Paragonimus heterotremus is a parasitic flatworm endemic to Southeast Asia that causes pulmonary and extrapulmonary infections. While more common in adults, pediatric cases are rare and often present atypically, posing diagnostic challenges. Eosinophilic granulomatous inflammation due to parasitic infection is especially difficult to identify in children.

Case presentation

A 9-year-old female child initially exhibited subcutaneous swelling and notable peripheral blood eosinophilia, resulting in two hospital stays without a conclusive diagnosis. Upon admission to our center, laboratory results showed increased white blood cell count, hemoglobin, platelets, and persistent eosinophilia, along with a significantly increased total IgE levels.
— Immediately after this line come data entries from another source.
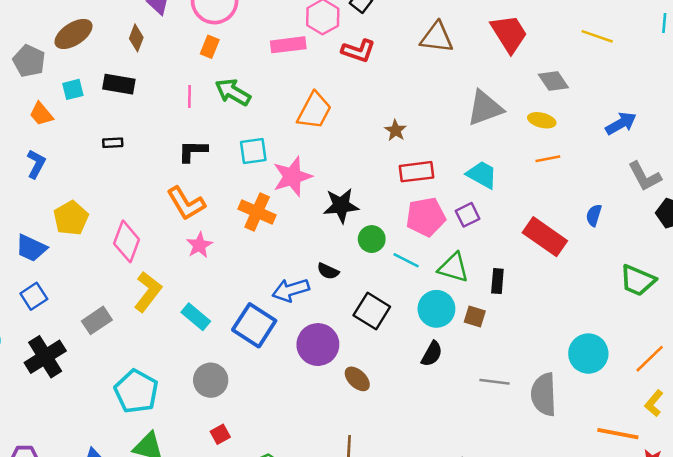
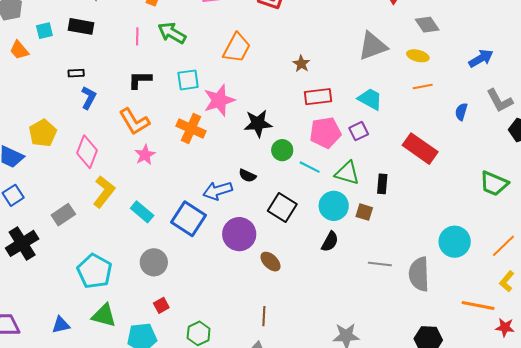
blue L-shape: (36, 164) -> (89, 98), moved
blue semicircle: (594, 215) -> (461, 112), moved

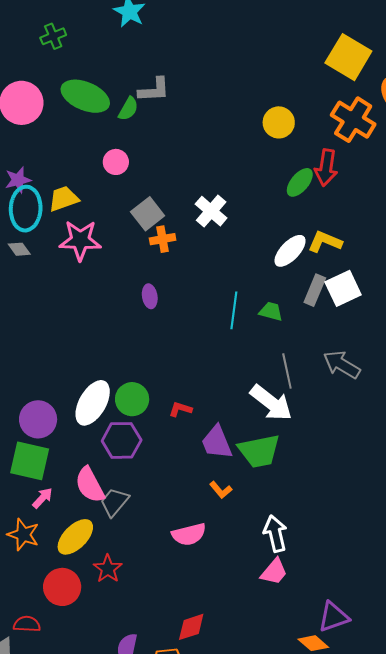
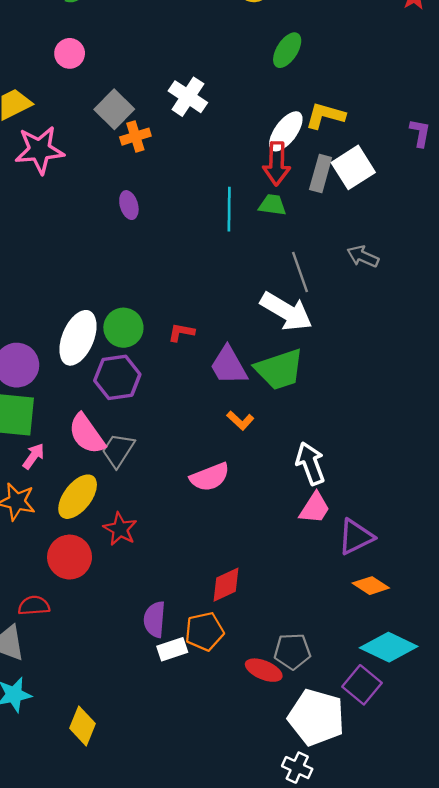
red arrow: (326, 168) -> (277, 164), moved
gray arrow: (342, 365) -> (363, 256), size x0.7
purple triangle: (334, 617) -> (356, 537), moved

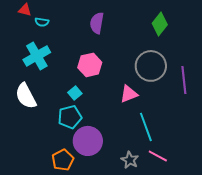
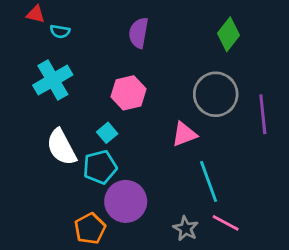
white semicircle: (26, 96) -> (61, 147), moved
Imaging revealed granulomatous inflammation in the skin and lungs with mild pleural effusion. Despite negative parasitic serology, a newly developed umbilical mass during hospitalization was surgically excised. Anatomopathological examination and metagenomic next-generation sequencing (mNGS) supported a probable diagnosis of P. heterotremus infection.

Conclusions

This case highlights the diagnostic challenges of pediatric eosinophilic granulomatous inflammation due to rare parasitic infections, particularly in non-endemic areas. It highlights the need for heightened clinical awareness, thorough evaluation, and advanced diagnostic tools for timely and accurate identification of uncommon parasitic diseases in children.